Having published numerous short story anthologies, Speak reaffirms her grasp of the form with 12 resonant tales. The brilliant, darkly comic opener and one of the book’s standouts, “Rock Paper Scissors,” is a master class in characterization. The story introduces Alice, 60, who, despite being divorced and depressed, anchors a rudderless, dysfunctional band of walking disasters. These include her unemployed adult son; her philandering boss; a daughter and fiance desperately struggling with artificial insemination; her infirm mother; and a dying boyfriend. It is a seemingly hopeless situation peopled by the downtrodden. This type of scenario surfaces in other tales like “Wilderness,” about a husband who prepares his dying wife for assisted suicide, and “Lake of Many Islands,” in which a group of friends assembles for a weekend of unexpected revelations. The engrossing title story features a disillusioned, aging artist abandoned by her partner only to discover a new love—one just as bruised by life as she is—waiting on her doorstep. The author’s prose is blissfully lyrical and often descriptively sets each tale’s tone in a single sentence. Impatient people beaten down by a winter season stomp across a snowy sidewalk “with the teeth of their winter boots, they have assaulted it with their demand for spring”; folks consumed with soul-searching do so with the passion of “a detective out to find a missing person”; first snowflakes are as “large as goose feathers turning in the air, perfect and pure.” Speak’s stories champion aging underdogs, many addled by disease or discontent, and throughout their grief or despair, she demonstrates an acute sensitivity to their plights.
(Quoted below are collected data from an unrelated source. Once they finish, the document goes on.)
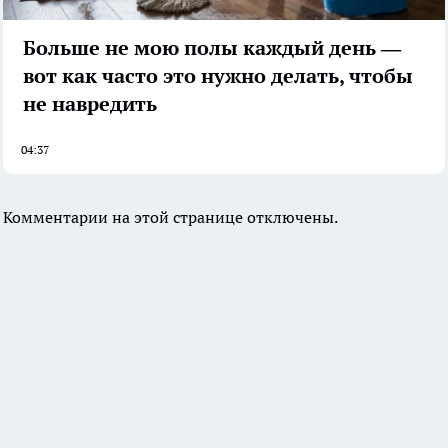
Больше не мою полы каждый день —
вот как часто это нужно делать, чтобы
не навредить
04:37
Комментарии на этой странице отключены.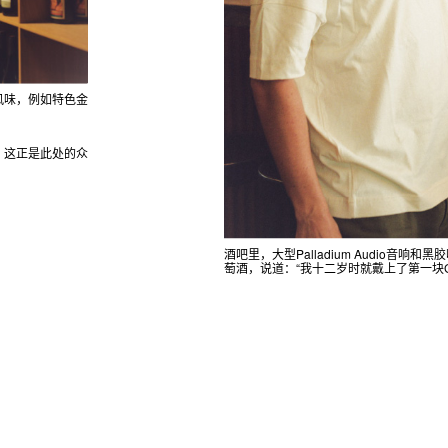
风味，例如特色金
，这正是此处的众
酒吧里，大型Palladium Audio音响
萄酒，说道：“我十二岁时就戴上了第一块G-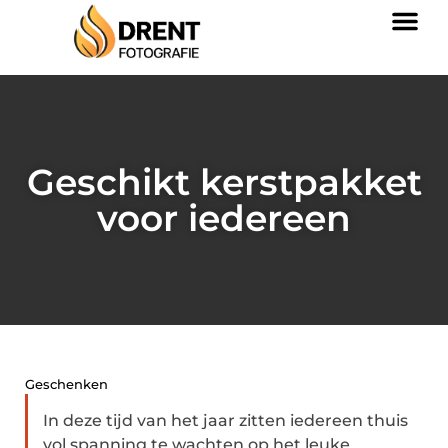
Geschikt kerstpakket
voor iedereen
Geschenken
In deze tijd van het jaar zitten iedereen thuis
vol spanning te wachten op het leuke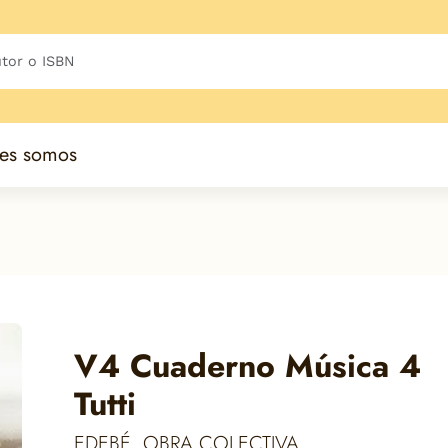
es somos
V4 Cuaderno Música 4
Tutti
EDEBÉ, OBRA COLECTIVA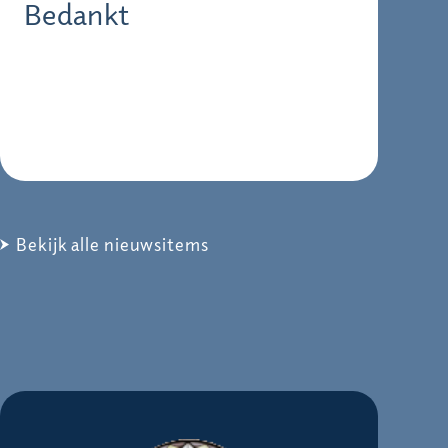
Bedankt
Bekijk alle nieuwsitems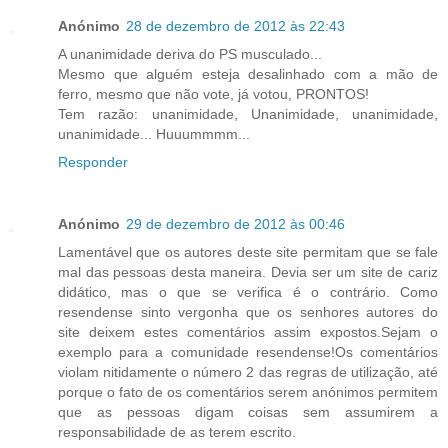
Anónimo
28 de dezembro de 2012 às 22:43
A unanimidade deriva do PS musculado...
Mesmo que alguém esteja desalinhado com a mão de
ferro, mesmo que não vote, já votou, PRONTOS!
Tem razão: unanimidade, Unanimidade, unanimidade,
unanimidade... Huuummmm...
Responder
Anónimo
29 de dezembro de 2012 às 00:46
Lamentável que os autores deste site permitam que se fale
mal das pessoas desta maneira. Devia ser um site de cariz
didático, mas o que se verifica é o contrário. Como
resendense sinto vergonha que os senhores autores do
site deixem estes comentários assim expostos.Sejam o
exemplo para a comunidade resendense!Os comentários
violam nitidamente o número 2 das regras de utilização, até
porque o fato de os comentários serem anónimos permitem
que as pessoas digam coisas sem assumirem a
responsabilidade de as terem escrito.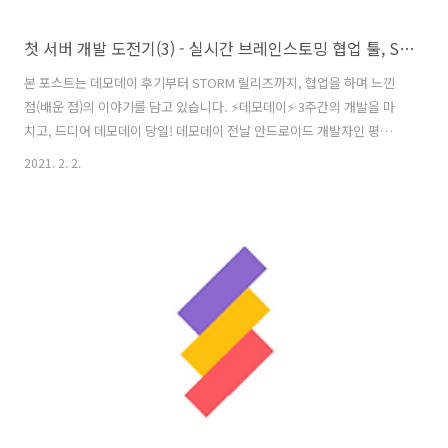
첫 서버 개발 도전기(3) - 실시간 브레인스토밍 협업 툴, STORM
본 포스트는 데모데이 후기부터 STORM 릴리즈까지, 협업을 하며 느낀
점(배운 점)의 이야기를 담고 있습니다. ⚡데모데이⚡ 3주간의 개발을 마
치고, 드디어 데모데이 당일! 데모데이 전날 안드로이드 개발자인 평화오
빠와 밤을 새며 소켓 통신 테스트를 했던 기억이 난다. 아침에 먹었던 계
2021. 2. 2.
란후라이와 짜파게티가 정말 맛있었는데.. 드디어 마지막 첫 서버 개발
도전기를 시작한다! 앱잼의 꽃인 데모데이는 3주간 열심히 만든 서비스
를 대중에게 공개하는 자리라고 할 수 있다. 지난 기수에는 굉장히 큰 장
소를 대관해서 많은 외부인들에게 공개했던 것으로 알고 있는데, 이번에
는 코로나 때문에 많은 인원이 한 장소에 모일 수가 없어서 발표 장소에
팀별로 돌아가면서 모여서 멘토님들 앞에서 발표를 진행했다. 행사를 진
행하기 어려..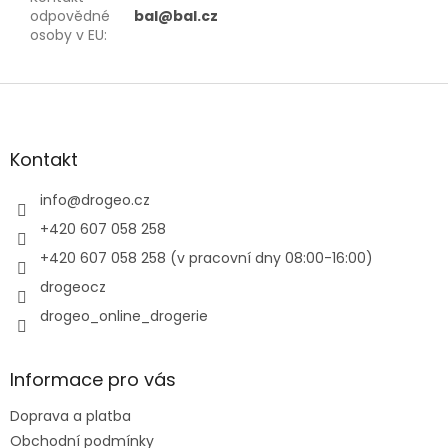
odpovědné
bal@bal.cz
osoby v EU
:
Z
á
p
a
Kontakt
t
í
info
@
drogeo.cz
+420 607 058 258
+420 607 058 258 (v pracovní dny 08:00-16:00)
drogeocz
drogeo_online_drogerie
Informace pro vás
Doprava a platba
Obchodní podmínky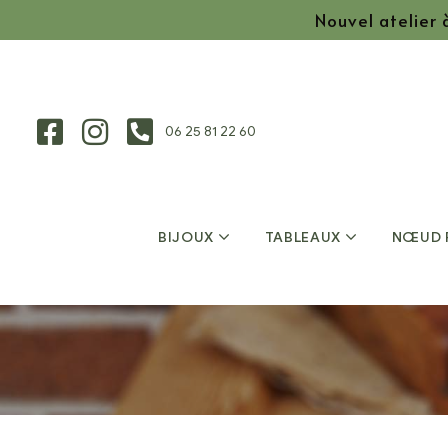
Nouvel atelier
06 25 81 22 60
BIJOUX
TABLEAUX
NŒUD 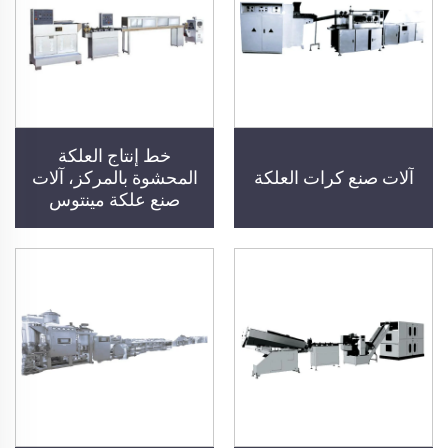
خط إنتاج العلكة
آلات صنع كرات العلكة
المحشوة بالمركز، آلات
صنع علكة مينتوس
Into tales that could become overly sentimental, she injects redemption and sacrifice, as evidenced in the collection’s best-realized entry, “Honour,” leavening what seems like perennial hopelessness with glimmers of fun, renewal, and promise. The author rises to the challenge of compiling a group of Canada-set stories that will enchant with the beautiful, diverse, and ever evolving essence of human nature. As one character adores another’s wrinkles and sees “all the beauty life has wrought in her face,” readers will appreciate how Speak translates life’s pain and struggles into beauty.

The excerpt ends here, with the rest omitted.